Peugeot sta costruendo auto cinesi ora. Non solo auto cinesi, ma Voyah. Modelli con specifiche elevate. Stellantis ha appena firmato un memorandum d’intesa con Dongfeng, il gigante automobilistico cinese. Il piano? Costruisci queste cose in Francia. Nello specifico nello stabilimento Peugeot di Rennes.
È una mossa strategica. Uno che elude le tariffe dell’UE. Sfrutta le reti di distribuzione di Stellantis per lanciare Voyah in tutta Europa. Liscio, se guardi oltre la stranezza di tutto ciò.
Stellantis prende l’iniziativa qui. Loro ottengono il 51% del capitale, Dongfeng ne prende il 49. Una leggera maggioranza. Ma i dettagli restano nebulosi. Quale modello Voyah arriva effettivamente in Occidente? Non lo sappiamo ancora. Saranno importazioni cinesi esistenti ottimizzate per le strade francesi o nuove costruzioni specifiche per l’Europa? Silenzio dalla stampa societaria.
Antonio Filosa, amministratore delegato di Stellantis, la definisce una nuova dimensione della partnership. Vuole che i clienti globali ottengano prodotti migliori. Prezzi più economici.
“Sfrutteremo il meglio dell’impronta globale di Stellantis insieme all’accesso di Dongfeng all’ecosistema cinese avanzato di veicoli a nuova energia.”
Sembra impressionante. È. Perché l’ecosistema cinese dei veicoli elettrici si muove più velocemente di chiunque altro in questo momento.
Voyah non è il tuo marchio di pendolari economici. Si trova al di sopra delle cose tradizionali. Questi sono grandi SUV e monovolume. Per lo più di alta qualità. Per lo più veicoli a nuova energia, ovvero elettrici a batteria o range extender.
Guarda le statistiche. Il più piccolo SUV Voyah attuale è lungo quasi cinque metri. Batteria pura. 558 miglia di autonomia sul ciclo cinese CLTC. Anche applicando la penalità WLTP più severa di una riduzione del 20%, si tratta comunque di oltre 440 miglia. Funziona su un’architettura 80v8. La velocità di ricarica è la migliore in Europa.

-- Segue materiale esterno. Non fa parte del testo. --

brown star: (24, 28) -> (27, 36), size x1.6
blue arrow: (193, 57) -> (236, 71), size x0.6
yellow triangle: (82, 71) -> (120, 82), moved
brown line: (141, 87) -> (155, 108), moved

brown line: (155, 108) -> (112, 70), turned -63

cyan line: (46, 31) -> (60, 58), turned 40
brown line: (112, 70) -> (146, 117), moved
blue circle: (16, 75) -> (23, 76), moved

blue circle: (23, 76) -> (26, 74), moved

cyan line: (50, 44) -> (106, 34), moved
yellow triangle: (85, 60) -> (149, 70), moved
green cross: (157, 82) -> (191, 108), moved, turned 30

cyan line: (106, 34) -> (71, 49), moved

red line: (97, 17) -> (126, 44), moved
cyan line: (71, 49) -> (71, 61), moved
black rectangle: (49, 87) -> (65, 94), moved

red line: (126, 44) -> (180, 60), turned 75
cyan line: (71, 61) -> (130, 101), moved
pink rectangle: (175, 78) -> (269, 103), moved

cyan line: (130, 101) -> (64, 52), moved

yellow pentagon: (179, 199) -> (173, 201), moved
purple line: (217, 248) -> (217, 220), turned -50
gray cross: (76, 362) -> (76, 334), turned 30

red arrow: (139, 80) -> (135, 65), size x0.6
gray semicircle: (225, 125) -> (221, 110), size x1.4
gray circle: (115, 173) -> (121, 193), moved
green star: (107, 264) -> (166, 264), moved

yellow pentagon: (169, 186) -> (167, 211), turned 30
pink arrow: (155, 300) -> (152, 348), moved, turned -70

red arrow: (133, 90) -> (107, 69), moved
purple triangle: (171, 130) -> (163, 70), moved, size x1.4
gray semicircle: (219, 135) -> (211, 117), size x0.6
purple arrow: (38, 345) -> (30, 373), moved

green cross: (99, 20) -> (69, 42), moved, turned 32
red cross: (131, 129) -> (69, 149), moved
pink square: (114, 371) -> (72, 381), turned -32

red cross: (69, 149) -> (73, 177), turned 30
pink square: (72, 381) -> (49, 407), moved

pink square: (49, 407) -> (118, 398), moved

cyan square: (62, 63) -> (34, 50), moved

Questo sorprende qualcuno? Dovrebbe?
Stellantis gioca già bene con Dongfeng in Cina. Sono partner lì da anni. Questa non è nemmeno la prima joint venture cinese di Stellantis in Europa. Ricordi Leapmotor? Quello è già attivo e funzionante. Ma Voyah è diverso. Più in alto nella catena alimentare. Più premio. Più costoso.
Leapmotor gioca il gioco del valore. Voyah gioca al gioco della tecnologia di lusso.
È un mix interessante. Impianti di assemblaggio francesi che producono veicoli elettrici premium cinesi venduti attraverso i concessionari Stellantis. Il marchio potrebbe sembrare strano per un po’. Ma l’ingegneria parla da sola. La gamma è innegabile.
L’unica vera domanda rimasta in sospeso è quale macchina arriverà per prima. E se agli acquirenti europei interesserà che un distintivo francese nasconda un cuore cinese.